• Task prompt: Pictures aside, copy every record word for word.

━━ Data in this exercise

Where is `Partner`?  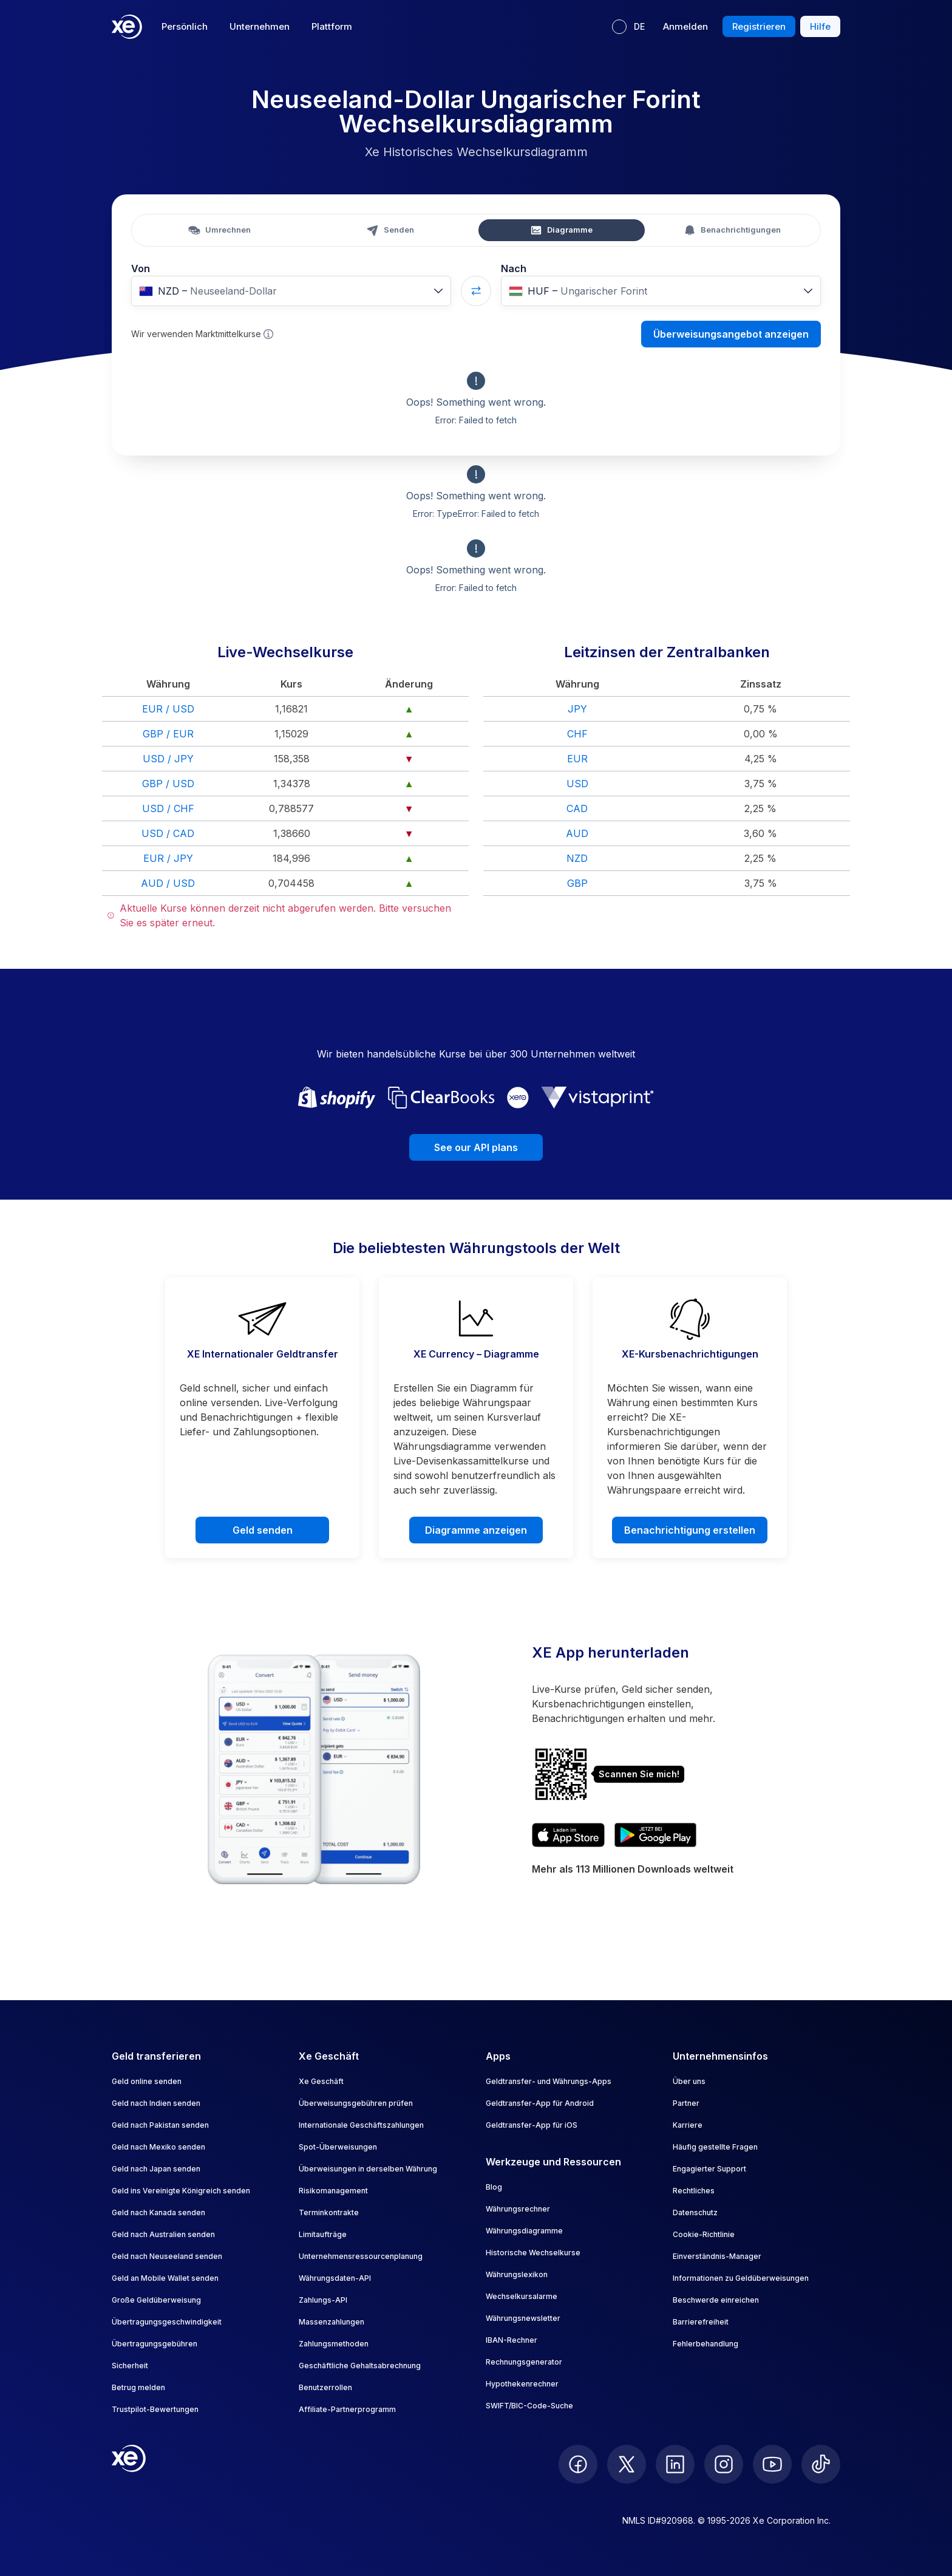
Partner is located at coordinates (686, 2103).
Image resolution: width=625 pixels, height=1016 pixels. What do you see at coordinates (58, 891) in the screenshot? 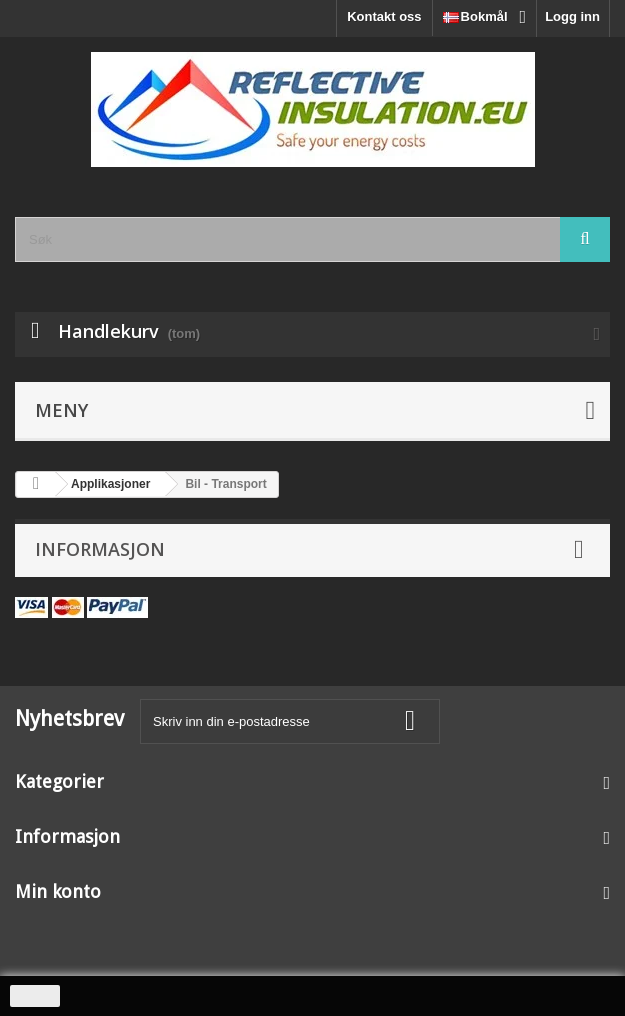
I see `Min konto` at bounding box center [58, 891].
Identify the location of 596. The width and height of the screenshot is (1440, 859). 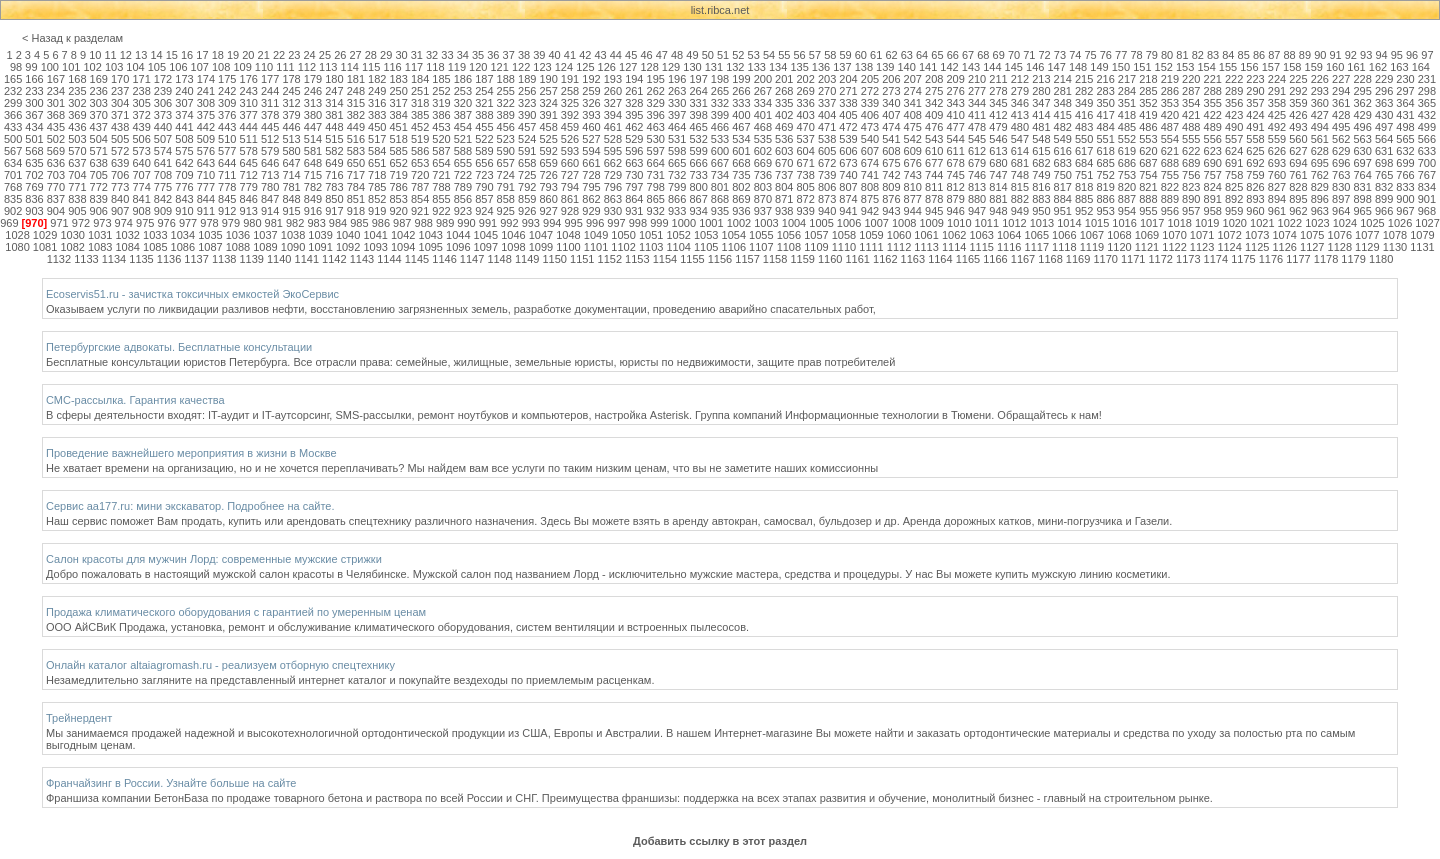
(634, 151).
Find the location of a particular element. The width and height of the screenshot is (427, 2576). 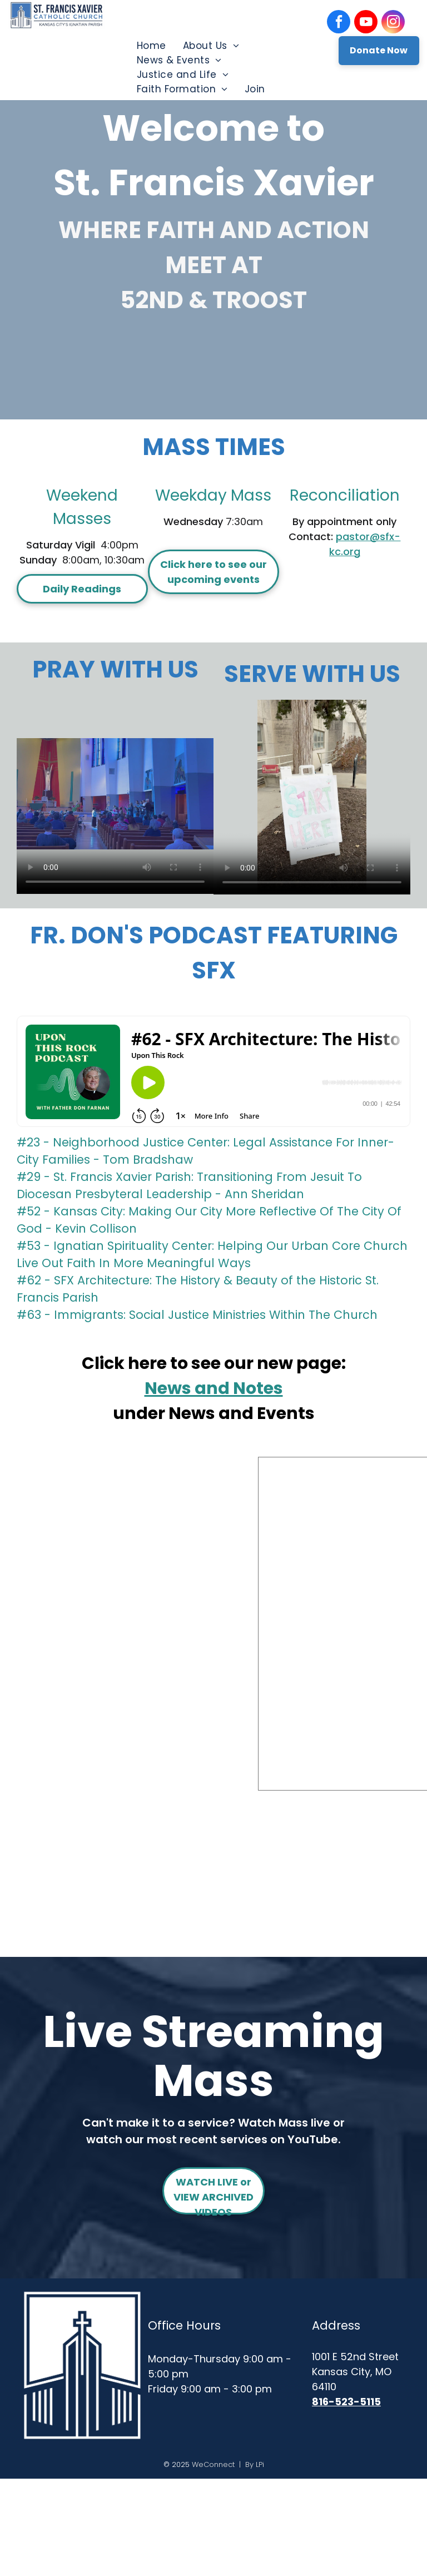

━━━━

• Answer area:
Where is `Partner`?  
Partner is located at coordinates (686, 2103).
Image resolution: width=625 pixels, height=1016 pixels. What do you see at coordinates (58, 891) in the screenshot? 
I see `Min konto` at bounding box center [58, 891].
Identify the location of 596. The width and height of the screenshot is (1440, 859). 
(634, 151).
Find the location of a particular element. The width and height of the screenshot is (427, 2576). 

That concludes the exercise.